After procrastinating (although, one could argue that the music purchasing – I’m a member of an online music voting group – and software buying – I’d nearly reached the end of my free trial period with Scrivener, and I like it – was necessary), I finally set about doing some writing during my son’s late morning sleep today. He’s due to wake soon, so I’m going type this note quickly. I learned something the other day – yesterday, in fact … No, I’ll say I learned it now, actually.
See, during my procrastinating yesterday, I visited Elmore Leonard’s website and looked up some of his stuff. I came across a short interview with him, in which he said that he didn’t always know how a scene was going to go, he just knew its purpose, and then he would write it. He also mentioned that characters had to talk to him or they were liable to get killed off, but that’s another matter. It came as a breath of fresh air to me. When I first started writing, I just wrote and hoped something entertaining would come of it. And, something did. It wasn’t awesome, but people liked it.
Then I got further and further along the path of enlightenment. I learned about the Snowflake method, I learned about Outlining, I learned about PLANNING … And then I got pregnant and had a baby (oh, the Outlining learning came after the baby … but, meh, details details), and time to write got ever shorter. And so I got to thinking – it’s not about working harder (I don’t have the time for that), it’s about working smarter. My thinking started to turn towards building up a rock-solid outline, have everything nutted out and planned, so I knew exactly how things would play out, and when I had time to write I could do just that.
… it wasn’t working for me.
I was revisiting stuff. I was thinking about my characters and what needed to happen to them (maybe, depending on exactly which path I take to get to the end), but my writing was becoming stilted. When I sat down to work on a scene I had planned, I wanted to write it perfectly. Get it done (as in finished and ready to go out the door). But, that’s not how this thing works. Not for me, anyway. I’m a Pantser, as I’ve heard us called. I like to write on the seat-of-my-pants. Or something. But, then, I am also a planner. I have a plan. I know how I want to end this thing. And, I have a general idea of how I’m going to get there. The rest, it just needs to flow. And that is what I learned from that short interview with Elmore Leonard. Successful writers can be successful by “just writing”. I’m sure he plans some, too. But, it’s nice to know I don’t have to be fully bogged down. Sometimes, working “smarter” isn’t working smarter, at all. This is a creative process. It doesn’t follow the same rules as a normal office job.

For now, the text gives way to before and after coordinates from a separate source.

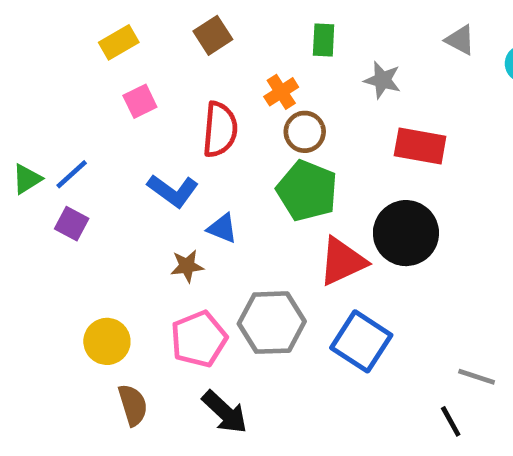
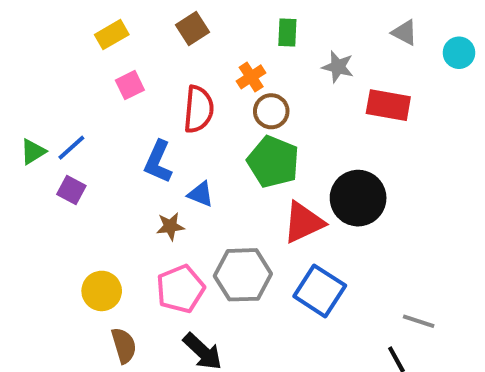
red rectangle: (420, 146) -> (388, 105), moved
blue L-shape: (173, 191) -> (158, 162), turned 78

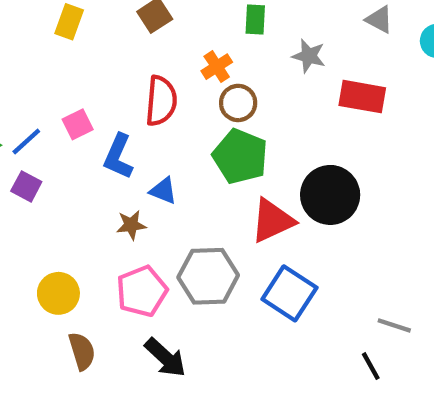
yellow rectangle: (112, 35) -> (69, 22), turned -40
pink square: (130, 85) -> (78, 124), moved

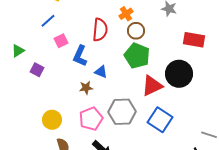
red rectangle: (362, 97) -> (194, 40), moved
blue line: (26, 141) -> (48, 21), moved

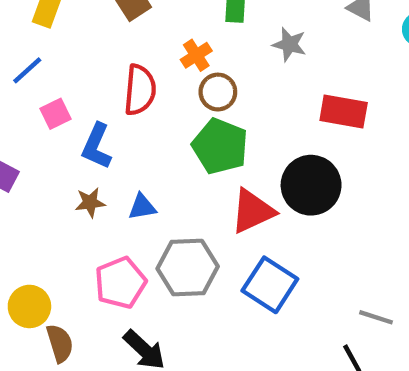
blue triangle: (101, 72) -> (142, 207), moved, turned -32
brown star: (86, 88) -> (90, 203), moved
yellow circle: (52, 120) -> (29, 306), moved

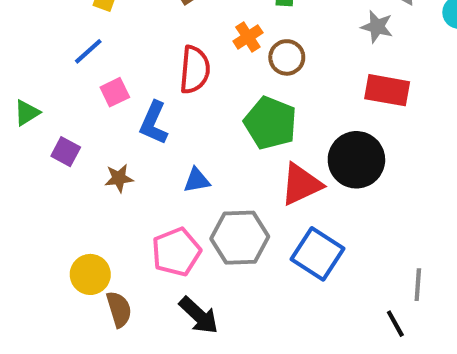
gray star: (289, 44) -> (377, 27), moved
brown circle: (218, 92) -> (287, 57), moved
brown star: (90, 203) -> (119, 178), moved
gray line: (376, 317) -> (418, 285), turned 76

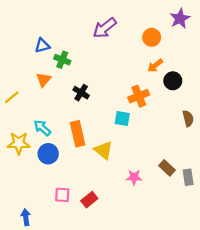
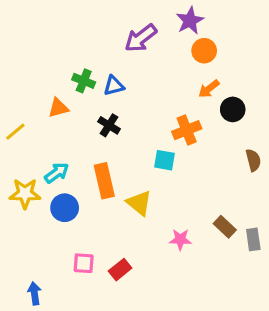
purple star: (180, 19) -> (190, 21), moved
blue triangle: (42, 46) -> (114, 86), moved
orange triangle: (43, 80) -> (58, 108), turned 35
cyan arrow: (42, 128) -> (57, 173), turned 102

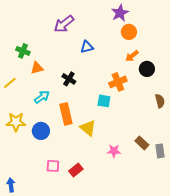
purple arrow: (141, 38) -> (64, 24), moved
green cross: (84, 81) -> (23, 51), moved
blue triangle: (114, 86) -> (87, 47), moved
cyan arrow: (57, 173) -> (42, 97), moved
blue arrow: (34, 293) -> (11, 185), moved

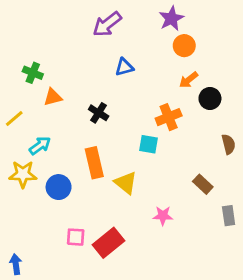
purple arrow: (64, 24) -> (107, 24), moved
cyan arrow: (42, 97) -> (40, 146), moved
brown rectangle: (142, 143) -> (203, 184), moved
red rectangle: (76, 170) -> (109, 243), size x1.5

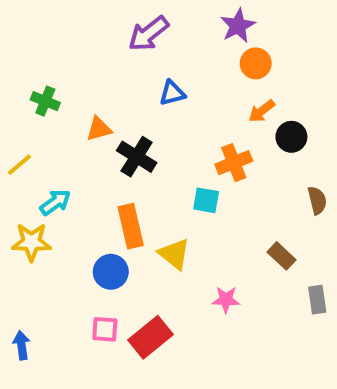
orange triangle: (53, 97) -> (99, 129), moved
black cross: (99, 113) -> (137, 157), size x1.4
blue circle: (59, 187) -> (111, 272), moved
blue arrow: (16, 264) -> (21, 345), moved

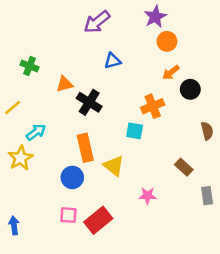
yellow star: (31, 242) -> (20, 158), turned -30

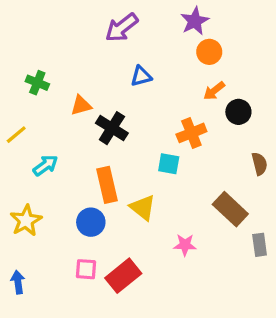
yellow star: (20, 158) -> (26, 221), moved
brown rectangle: (184, 167) -> (230, 209), size x1.5

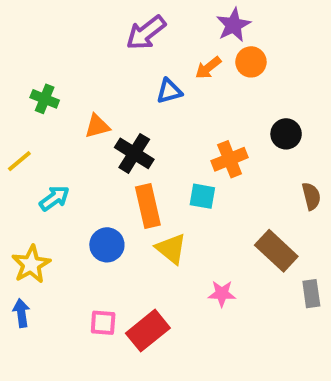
orange arrow: (214, 91) -> (208, 68), moved
orange rectangle: (107, 185) -> (148, 206), moved
blue circle: (91, 222) -> (107, 245), moved
blue arrow: (18, 282) -> (21, 313), moved

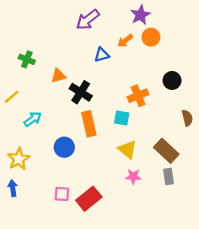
yellow triangle: (171, 249) -> (128, 150), moved
gray rectangle: (311, 294) -> (168, 176), moved

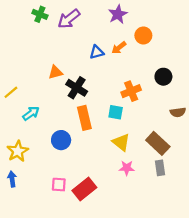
purple star: (140, 15) -> (118, 14), moved
purple arrow: (88, 20) -> (69, 19), moved
orange arrow: (125, 41) -> (119, 48), moved
green cross: (27, 59) -> (40, 14), moved
brown semicircle: (187, 118) -> (178, 112), turned 96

So, I’ve been telling myself a new mantra for the last day – “Just write. Then edit. Then edit some more. Then …” I’m sure you get the idea. My first three chapters, which now tend to get pretty positive comments when they get reviewed, have become polished because I have polished them. They started out a bit rough. And it has been through forging ahead and having new ideas that get me thinking “Oh, I should put a hint back in Chapter 2” that has got those chapters up to where they are.
I’ve seen all the quotes: “Write drunk, edit sober …” “The first task of the writer is to write …” Now it is time for me to remember them.
Writing is a lot like painting (and this also makes me think of a snowflake, but it’s not the analogy I get when I read up on how to do the Snowflake method): You do a rough sketch. You start painting it. You start with broad strokes, and you work finer and finer – depending how detailed you want to go. Sometimes, you go straight in and do detail – which is fine, ’cause it’s a pain waiting for paint to dry (hence my love of digital media). As long as you’ve got that broad sketch done, so that you don’t end up with a tiny painting in the bottom left corner of a huge canvas, you can work however you like to get that painting done. But, get it done.
I’m getting it done.
593 words today. Sandwiched between procrastination (yep, including this). And that was all addition to a scene I had considered cutting altogether. Another lesson – never delete anything (I don’t – I’m a hoarder).